Hi! I’ve built and host www.trackmypilot.com on fly. I have 2 worker machines, 4 web machines in 2 regions (dfw, sjc), and a non-managed postgres cluster - 3 in dfw and 1 backup in sjc. Here are results of the status commands:
fly status
App
Name = track-my-pilot
Owner = personal
Hostname = track-my-pilot.fly.dev
Image = track-my-pilot:deployment-01KJN7DHSN3KFS4VV6TW7035WZ
Machines
PROCESS ID VERSION REGION STATE ROLE CHECKS LAST UPDATED
web 287d674a003d08 237 sjc started 2026-03-01T17:42:57Z
web 48e6393b7e0508 237 sjc stopped 2026-03-01T17:35:06Z
web 9185507db91183 237 dfw stopped 2026-03-01T17:35:04Z
web e2861366ad0686 237 dfw started 2026-03-01T17:35:08Z
worker 17810766b3de89 237 dfw started 2026-03-01T17:35:07Z
worker† 6e823745cd0987 237 dfw stopped 2026-03-01T17:35:04Z
Notes:
† Standby machine (it will take over only in case of host hardware failure)
fly status -a track-my-pilot
App
Name = track-my-pilot
Owner = personal
Hostname = track-my-pilot.fly.dev
Image = track-my-pilot:deployment-01KJN7DHSN3KFS4VV6TW7035WZ
Machines
PROCESS ID VERSION REGION STATE ROLE CHECKS LAST UPDATED
web 287d674a003d08 237 sjc started 2026-03-01T17:42:57Z
web 48e6393b7e0508 237 sjc stopped 2026-03-01T17:35:06Z
web 9185507db91183 237 dfw stopped 2026-03-01T17:35:04Z
web e2861366ad0686 237 dfw started 2026-03-01T17:35:08Z
worker 17810766b3de89 237 dfw started 2026-03-01T17:35:07Z
worker† 6e823745cd0987 237 dfw stopped 2026-03-01T17:35:04Z
Notes:
† Standby machine (it will take over only in case of host hardware failure)
The last 3 days performance has been incredibly slow - sometimes! Sometimes it’ll be great, other times it takes 10 seconds to load a page. Logs for the app and database show nothing. Local testing and looking at database queries shows nothing abnormal (2-3 queries per page load). Everything is built in Python / Django.
Where should I even start to look for the issue, or how can I attempt to monitor the site better?
I would look at the e28613* Machine’s metrics in Grafana, etc. Sometimes an individual physical host machine can have network problems that don’t quite rise to the level of triggering an alert over in Fly.io central, …
(You could even cordon that one Machine for a while, to see if the other dfw instances fare any better.)
Thanks! I’ve tried cordoning the machine and it seems somewhat faster but not great. Curl’ing sjc is definitely faster than dfw. Here’s a view of the http response times. You can see that it got crazy 2/27 (30 minutes!!) then calmed down but is still hovering around 30 seconds for some regions.
Is it worth setting up an Apache image in the same region serving just HTML? I wonder if there is an issue with your app. Check CPU performance too.
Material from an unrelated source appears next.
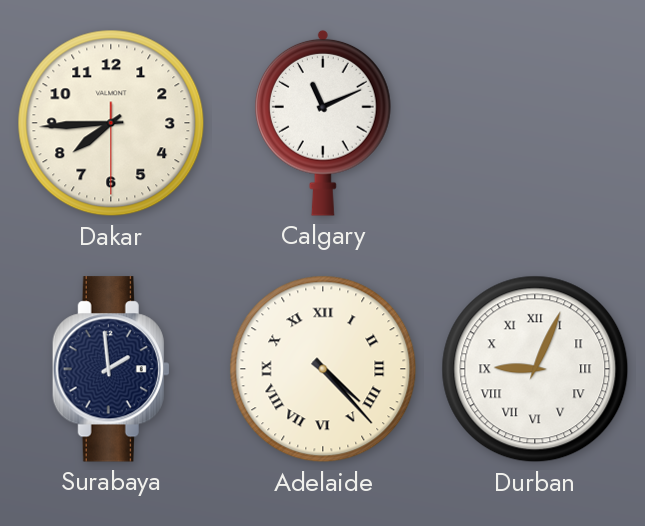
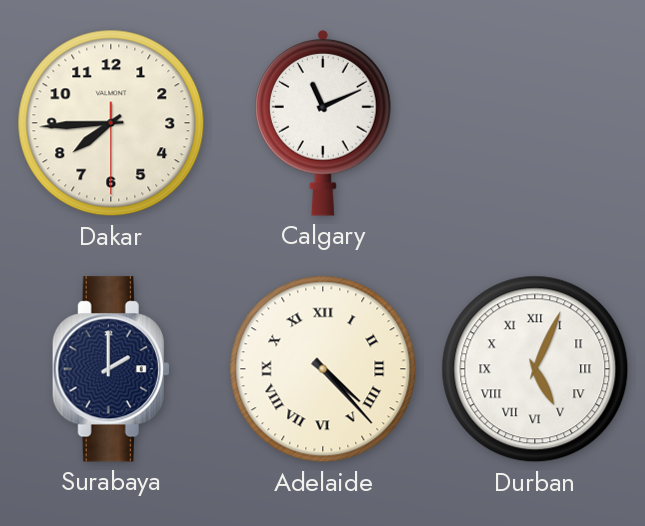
Surabaya: 1:59 -> 2:00
Durban: 9:04 -> 5:04
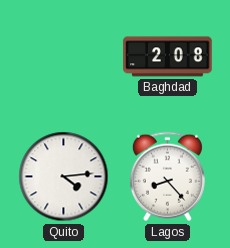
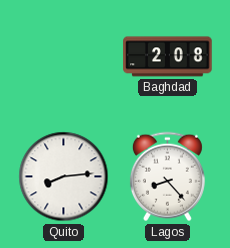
Quito: 4:14 -> 8:14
I appreciate there may well be latency issues in the Fly network, but it’s worth ruling out other issues too.
With properly tuned soft_limits, high load (like a DOS) would have auto-started both the e286* and the 9185* Machines, but in your fly status output only one of those two was running.
If I recall correctly, you can look at how request/connection counts compare between regions under App Concurrency.
Aside: We in the community forum generally can’t see your metrics, or follow links to your Grafana dashboard, etc., so we only know what you yourself post in the form of screenshots, output excerpts, and so on.